(Document layout detection data)
+ + + + + + +

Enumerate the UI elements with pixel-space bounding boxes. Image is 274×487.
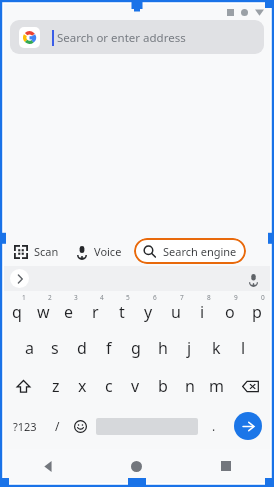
button[interactable]: 5: [108, 291, 135, 329]
button[interactable]: Go: [234, 412, 262, 440]
staticText: 8: [207, 293, 211, 302]
staticText: z: [52, 375, 60, 397]
button[interactable]: 9: [216, 291, 243, 329]
staticText: k: [212, 337, 221, 359]
button[interactable]: 8: [189, 291, 216, 329]
button[interactable]: z: [43, 367, 69, 405]
staticText: b: [158, 375, 168, 397]
staticText: c: [105, 375, 113, 397]
staticText: 3: [74, 293, 78, 302]
staticText: y: [144, 301, 153, 323]
button[interactable]: Voice: [75, 244, 122, 259]
staticText: p: [252, 301, 262, 323]
button[interactable]: 2: [30, 291, 56, 329]
staticText: n: [185, 375, 195, 397]
staticText: 9: [234, 293, 238, 302]
button[interactable]: Recents: [181, 449, 270, 483]
button[interactable]: Voice input: [244, 270, 262, 288]
button[interactable]: v: [122, 367, 149, 405]
button[interactable]: x: [69, 367, 95, 405]
staticText: 4: [100, 293, 104, 302]
button[interactable]: s: [42, 329, 68, 367]
staticText: g: [131, 337, 141, 359]
button[interactable]: 7: [162, 291, 189, 329]
staticText: f: [106, 337, 112, 359]
staticText: x: [78, 375, 87, 397]
staticText: r: [92, 301, 99, 323]
staticText: Scan: [34, 244, 59, 259]
button[interactable]: 1: [4, 291, 30, 329]
button[interactable]: Back: [4, 449, 92, 483]
button[interactable]: j: [176, 329, 203, 367]
button[interactable]: g: [122, 329, 149, 367]
staticText: w: [37, 301, 50, 323]
staticText: 1: [22, 293, 26, 302]
button[interactable]: 4: [82, 291, 108, 329]
staticText: s: [51, 337, 59, 359]
staticText: 6: [153, 293, 157, 302]
staticText: t: [119, 301, 125, 323]
button[interactable]: Search or enter address: [10, 20, 264, 54]
button[interactable]: 0: [243, 291, 270, 329]
button[interactable]: m: [203, 367, 230, 405]
button[interactable]: h: [149, 329, 176, 367]
staticText: m: [209, 375, 224, 397]
button[interactable]: Home: [92, 449, 181, 483]
button[interactable]: /: [46, 405, 68, 447]
staticText: a: [25, 337, 34, 359]
staticText: u: [171, 301, 181, 323]
button[interactable]: f: [95, 329, 122, 367]
button[interactable]: Shift: [4, 367, 43, 405]
staticText: Search engine: [163, 244, 237, 259]
button[interactable]: Scan: [14, 244, 59, 259]
staticText: q: [12, 301, 22, 323]
button[interactable]: Backspace: [230, 367, 270, 405]
button[interactable]: b: [149, 367, 176, 405]
button[interactable]: .: [201, 405, 226, 447]
button[interactable]: Expand toolbar: [10, 269, 29, 288]
staticText: e: [64, 301, 74, 323]
button[interactable]: d: [68, 329, 95, 367]
button[interactable]: 6: [135, 291, 162, 329]
staticText: d: [77, 337, 87, 359]
staticText: v: [131, 375, 140, 397]
button[interactable]: l: [230, 329, 257, 367]
button[interactable]: ?123: [4, 405, 46, 447]
staticText: Voice: [94, 244, 122, 259]
button[interactable]: k: [203, 329, 230, 367]
staticText: 7: [180, 293, 184, 302]
button[interactable]: c: [95, 367, 122, 405]
staticText: j: [187, 337, 192, 359]
staticText: i: [200, 301, 205, 323]
button[interactable]: Emoji: [68, 405, 93, 447]
staticText: 0: [261, 293, 265, 302]
staticText: /: [55, 418, 60, 434]
staticText: 2: [48, 293, 52, 302]
button[interactable]: Search engine: [134, 238, 246, 264]
staticText: ?123: [13, 419, 37, 434]
staticText: .: [212, 418, 216, 434]
button[interactable]: n: [176, 367, 203, 405]
staticText: 5: [126, 293, 130, 302]
button[interactable]: a: [16, 329, 42, 367]
staticText: o: [225, 301, 235, 323]
staticText: h: [158, 337, 168, 359]
staticText: Search or enter address: [57, 30, 186, 46]
button[interactable]: 3: [56, 291, 82, 329]
staticText: l: [241, 337, 246, 359]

+ + + + + + +

## WHAT THE TASK ASKS:
Check each line of the data above, and please copy the ones in which the string "Scan" occurs.

## ANSWER SECTION:
staticText: Scan: [34, 244, 59, 259]
button[interactable]: Scan: [14, 244, 59, 259]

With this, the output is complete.